The American Hospital Association, the Association of American Medical Colleges and three hospitals sued HHS Dec. 4 for finalizing a policy that will cut Medicare payments for hospital outpatient clinic visits.
Under the 2019 Medicare Outpatient Prospective Payment System final rule, CMS is making payments for clinic visits site-neutral by reducing the payment rate for hospital outpatient clinic visits provided at off-campus provider-based departments by 60 percent. Based on a two-year phase-in of this policy, half of the total reduction will apply next year.
The hospitals argue CMS, an agency within HHS, overstepped its statutory authority when it finalized the OPPS rule.
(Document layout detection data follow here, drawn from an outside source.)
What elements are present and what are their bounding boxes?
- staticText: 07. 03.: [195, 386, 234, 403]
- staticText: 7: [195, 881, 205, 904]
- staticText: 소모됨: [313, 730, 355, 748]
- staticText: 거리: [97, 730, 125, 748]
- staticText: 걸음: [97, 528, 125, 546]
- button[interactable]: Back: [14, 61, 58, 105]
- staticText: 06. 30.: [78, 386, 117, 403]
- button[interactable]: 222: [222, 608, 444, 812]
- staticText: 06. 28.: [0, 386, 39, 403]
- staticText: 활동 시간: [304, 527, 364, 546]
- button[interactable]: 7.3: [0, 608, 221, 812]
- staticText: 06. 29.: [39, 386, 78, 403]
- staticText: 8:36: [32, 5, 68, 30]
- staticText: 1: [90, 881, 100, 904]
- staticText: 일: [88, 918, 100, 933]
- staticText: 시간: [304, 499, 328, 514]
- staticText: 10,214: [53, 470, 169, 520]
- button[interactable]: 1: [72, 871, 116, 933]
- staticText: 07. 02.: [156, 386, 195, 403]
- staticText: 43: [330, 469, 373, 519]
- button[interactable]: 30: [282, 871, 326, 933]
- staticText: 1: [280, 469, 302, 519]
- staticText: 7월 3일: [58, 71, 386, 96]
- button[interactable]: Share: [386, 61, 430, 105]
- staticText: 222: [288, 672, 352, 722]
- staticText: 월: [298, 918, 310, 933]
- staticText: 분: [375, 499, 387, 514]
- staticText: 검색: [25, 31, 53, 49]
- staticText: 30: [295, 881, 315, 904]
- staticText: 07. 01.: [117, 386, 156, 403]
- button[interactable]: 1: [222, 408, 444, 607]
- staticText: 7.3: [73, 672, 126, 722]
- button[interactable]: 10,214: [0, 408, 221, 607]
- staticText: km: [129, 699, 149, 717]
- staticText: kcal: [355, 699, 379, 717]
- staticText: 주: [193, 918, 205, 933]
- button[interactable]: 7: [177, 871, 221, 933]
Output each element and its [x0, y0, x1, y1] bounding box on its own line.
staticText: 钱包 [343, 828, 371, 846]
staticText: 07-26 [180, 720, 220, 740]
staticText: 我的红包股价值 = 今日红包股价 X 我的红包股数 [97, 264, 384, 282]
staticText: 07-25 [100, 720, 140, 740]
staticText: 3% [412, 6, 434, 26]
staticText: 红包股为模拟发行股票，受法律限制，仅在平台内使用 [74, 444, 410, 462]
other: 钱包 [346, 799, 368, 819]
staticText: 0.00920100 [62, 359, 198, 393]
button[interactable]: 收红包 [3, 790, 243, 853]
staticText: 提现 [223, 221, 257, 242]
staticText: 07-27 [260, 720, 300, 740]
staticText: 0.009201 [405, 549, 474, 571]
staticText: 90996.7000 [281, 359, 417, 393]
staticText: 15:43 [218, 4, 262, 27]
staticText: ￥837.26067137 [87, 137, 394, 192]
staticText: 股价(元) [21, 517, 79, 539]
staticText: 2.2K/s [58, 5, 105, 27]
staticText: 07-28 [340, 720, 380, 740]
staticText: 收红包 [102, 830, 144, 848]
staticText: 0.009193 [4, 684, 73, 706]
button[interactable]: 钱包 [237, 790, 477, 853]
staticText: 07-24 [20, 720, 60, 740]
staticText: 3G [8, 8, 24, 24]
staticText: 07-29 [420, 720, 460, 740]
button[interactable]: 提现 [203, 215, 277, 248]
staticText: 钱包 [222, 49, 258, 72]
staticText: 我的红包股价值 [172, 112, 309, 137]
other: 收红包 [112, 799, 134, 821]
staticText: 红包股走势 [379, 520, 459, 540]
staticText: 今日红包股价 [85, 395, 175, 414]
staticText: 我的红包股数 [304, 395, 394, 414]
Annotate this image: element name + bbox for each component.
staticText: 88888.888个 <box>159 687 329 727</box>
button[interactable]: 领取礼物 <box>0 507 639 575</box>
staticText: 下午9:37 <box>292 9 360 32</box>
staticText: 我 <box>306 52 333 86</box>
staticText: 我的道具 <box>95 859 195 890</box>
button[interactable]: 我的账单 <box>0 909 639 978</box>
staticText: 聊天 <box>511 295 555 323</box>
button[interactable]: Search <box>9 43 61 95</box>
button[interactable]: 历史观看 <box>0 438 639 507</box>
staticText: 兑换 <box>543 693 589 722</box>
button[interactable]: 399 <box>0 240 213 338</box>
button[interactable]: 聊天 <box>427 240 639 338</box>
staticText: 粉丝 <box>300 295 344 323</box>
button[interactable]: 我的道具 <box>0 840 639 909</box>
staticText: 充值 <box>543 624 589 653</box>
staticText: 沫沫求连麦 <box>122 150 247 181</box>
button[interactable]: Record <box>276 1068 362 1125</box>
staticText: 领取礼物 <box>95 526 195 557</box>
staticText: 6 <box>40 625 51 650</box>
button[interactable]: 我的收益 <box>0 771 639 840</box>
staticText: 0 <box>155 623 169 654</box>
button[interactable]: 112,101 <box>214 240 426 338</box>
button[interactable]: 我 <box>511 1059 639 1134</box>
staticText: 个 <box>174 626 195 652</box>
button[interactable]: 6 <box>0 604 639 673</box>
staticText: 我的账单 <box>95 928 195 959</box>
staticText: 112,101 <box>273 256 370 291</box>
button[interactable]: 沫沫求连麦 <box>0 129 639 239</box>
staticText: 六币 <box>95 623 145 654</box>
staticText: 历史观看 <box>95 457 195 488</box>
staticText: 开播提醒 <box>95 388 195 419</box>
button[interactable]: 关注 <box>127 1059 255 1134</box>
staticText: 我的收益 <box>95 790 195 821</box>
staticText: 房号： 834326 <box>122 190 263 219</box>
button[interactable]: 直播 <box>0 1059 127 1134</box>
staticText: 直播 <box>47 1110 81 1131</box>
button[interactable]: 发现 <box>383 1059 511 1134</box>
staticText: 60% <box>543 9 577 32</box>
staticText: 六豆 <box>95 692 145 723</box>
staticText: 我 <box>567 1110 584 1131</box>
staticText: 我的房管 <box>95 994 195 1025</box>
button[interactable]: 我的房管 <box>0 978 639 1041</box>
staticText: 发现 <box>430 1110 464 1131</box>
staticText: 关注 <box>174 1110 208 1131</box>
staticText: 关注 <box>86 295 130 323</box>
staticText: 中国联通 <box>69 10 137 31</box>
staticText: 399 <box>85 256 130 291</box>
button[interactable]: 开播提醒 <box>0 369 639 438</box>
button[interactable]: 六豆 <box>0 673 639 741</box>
They claim the site-neutral payment policy violates the Medicare statute's mandate of budget neutrality and its requirement that excepted and non-excepted provider-based departments be reimbursed pursuant to different payment systems.
"These cuts directly undercut the clear intent of Congress to protect hospital outpatient departments because of the real and crucial differences between them and other sites of care," AHA President and CEO Rick Pollack said in a press release. "For example, patients who receive care in a hospital outpatient department are more likely to be poorer and have more severe chronic conditions than patients treated in an independent physician office. In addition, only hospitals provide 24/7 access to care for patients, regardless of their ability to pay, hospitals are held to far higher regulatory requirements, and hospital outpatient departments in inner cities and rural areas are often the only sites of care that provide the services they do."
The lawsuit against HHS comes after the AHA threatened legal action over the final OPPS rule in early November.